Анжелина взяла вилкой несколько кусочков картошки. Картошка была такой вкусной, что девушка улыбнулась.
— В долине Масса растет лучшая картошка! — воскликнула Берта. — Послушайте, я сейчас расскажу вам историю, которую любил повторять мой дед, когда я была маленькой. Так вот, император, возвращаясь из Египта, проезжал через нашу долину. Разумеется, весь народ собрался на обочине, чтобы поприветствовать его. Наполеон внимательно смотрел на девушек, женщин, мужчин, юношей. И знаете, что он сказал?
— Нет. — Анжелина была заинтригована.
— Сидя верхом на лошади, он заявил, что ему редко доводилось встречать столь здоровых людей, хорошо сложенных, с прекрасным цветом лица. Он захотел узнать тайну жителей долины Масса и поинтересовался, что они едят. «Картошку, — ответил кюре. — Мы едим, в основном, картошку». Император был ошеломлен[18].
— Вы говорите о Наполеоне I? — поинтересовалась Анжелина.
— Разумеется! Для моих родителей и мужа существует только один император: Наполеон Бонапарт. Тот, кто послал наших мужчин сражаться с пруссаками[19], не заслуживает короны.
Анжелина поняла, что славная женщина намекала на Наполеона III. Народ не любил его. Еще свежи были воспоминания о последней войне. С тех пор прошло не так много времени, чтобы можно было забыть о ней. Слишком много вдов оплакивали своих мужей, погибших на фронте, на северо-востоке Франции. Анжелина мысленно прочитала несколько строк из стихотворения Виктора Гюго:
Мадемуазель Жерсанда не раз читала своим мелодичным голосом стихотворения этого великого писателя и поэта, яростного противника Наполеона III. Из-за своей ненависти к императору Виктор Гюго был вынужден провести в изгнании на острове Джерси долгие двадцать лет. После разгрома французских войск под Седаном[21] в сентябре 1870 года Гюго вернулся во Францию. Парижане устроили ему триумфальный прием. От мадемуазель Жерсанды Анжелина узнала, что коронационная мантия Наполеона Бонапарта была сшита из красного бархата и украшена золотой вышивкой в виде пчел. Это насекомое встречалось на украшениях, принадлежащих Меровингам[22], и император сделал его, наряду с орлом, своим символом.

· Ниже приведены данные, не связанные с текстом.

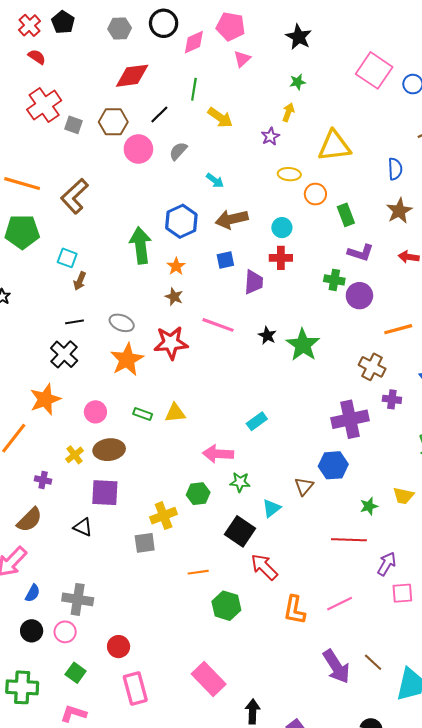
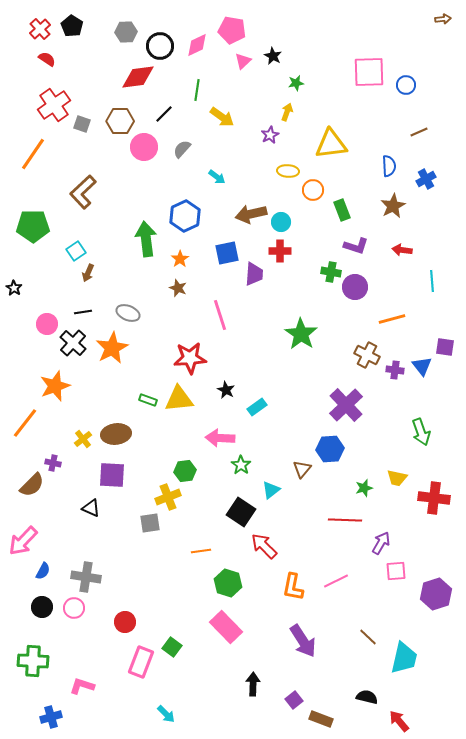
black circle: (164, 23) -> (160, 46), moved
black star: (299, 37) -> (273, 56), moved, size x0.7
pink square: (374, 70) -> (369, 72), turned -36
orange line: (22, 184) -> (33, 154), moved, turned -72
brown arrow: (232, 219) -> (251, 214), moved
cyan square: (67, 258) -> (76, 251), turned 36
blue square: (225, 260) -> (227, 253), size x1.4
pink line: (218, 325) -> (220, 315), turned 52
black star: (267, 335) -> (226, 390), moved
red star: (171, 343) -> (190, 358), moved
orange star: (127, 360) -> (112, 348), moved
purple cross: (392, 399) -> (395, 370), moved
pink circle: (95, 412) -> (47, 324), moved
yellow triangle: (175, 413) -> (179, 399), size x1.4
purple cross: (350, 419) -> (346, 405), turned -32
green star: (240, 482) -> (241, 465), turned 30
green hexagon: (198, 494) -> (185, 471), moved
brown semicircle: (29, 520) -> (32, 485), moved
purple arrow: (336, 666) -> (303, 641), moved
green square: (76, 673) -> (172, 647), moved
pink rectangle: (209, 679) -> (226, 627), moved
pink rectangle: (135, 688) -> (141, 662), turned 36

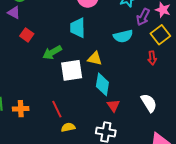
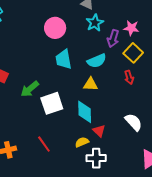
cyan trapezoid: (78, 28) -> (64, 59), moved
yellow triangle: (95, 59) -> (91, 84), moved
yellow semicircle: (68, 127) -> (82, 142), moved

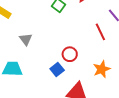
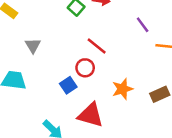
red line: (100, 32) -> (97, 46), moved, turned -30

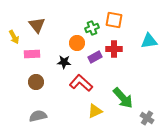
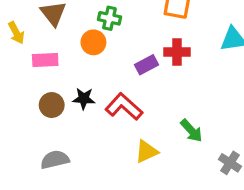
green cross: (92, 28) -> (109, 18), moved, turned 32
orange circle: (77, 43) -> (93, 42), moved
black star: (64, 62) -> (84, 99), moved
green arrow: (123, 98) -> (191, 131), size x0.7

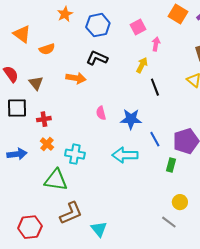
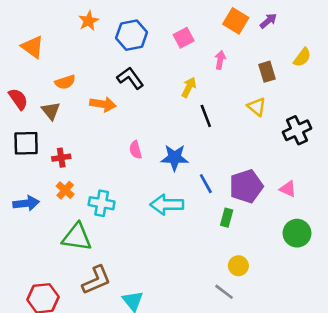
pink arrow: (156, 44) -> (220, 60), moved
orange semicircle: (47, 49) -> (65, 82), moved
black L-shape: (97, 58) -> (130, 78), turned 30

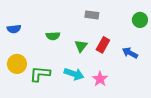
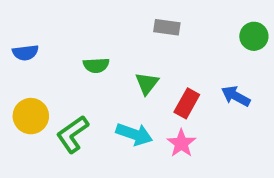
red rectangle: (103, 45) -> (187, 103), moved
green L-shape: (40, 74) -> (73, 134), turned -40

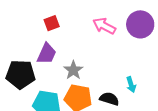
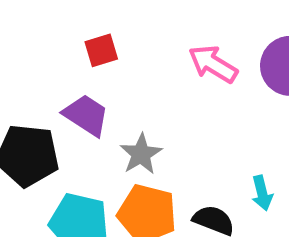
purple trapezoid: (47, 54) -> (86, 115), turned -85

— Мой отец обрадуется, узнав, что Наполеон проезжал через долину Масса, — сказала молодая женщина. — Брат его прадеда воевал в России.
— Мой муж был в Седане, служил в пехоте. Я так горячо молилась, чтобы он вернулся живым! Доедайте рагу.
— О, конечно! Оно такое вкусное!
Анжелина буквально заставила себя есть. Она часто посматривала в сторону корзины, надеясь, что сын не проснется до ее отъезда. «Какое это наслаждение, прижимать его к груди! Он улыбался мне… Как бы я хотела увезти его, оставить у себя! Но у меня нет молока. Ему лучше жить у кормилицы. Один месяц сменится другим, но ничего не изменится. Я не могу его воспитывать. Мне надо привыкнуть к тому, что он далеко от меня. Я не должна привязываться к нему».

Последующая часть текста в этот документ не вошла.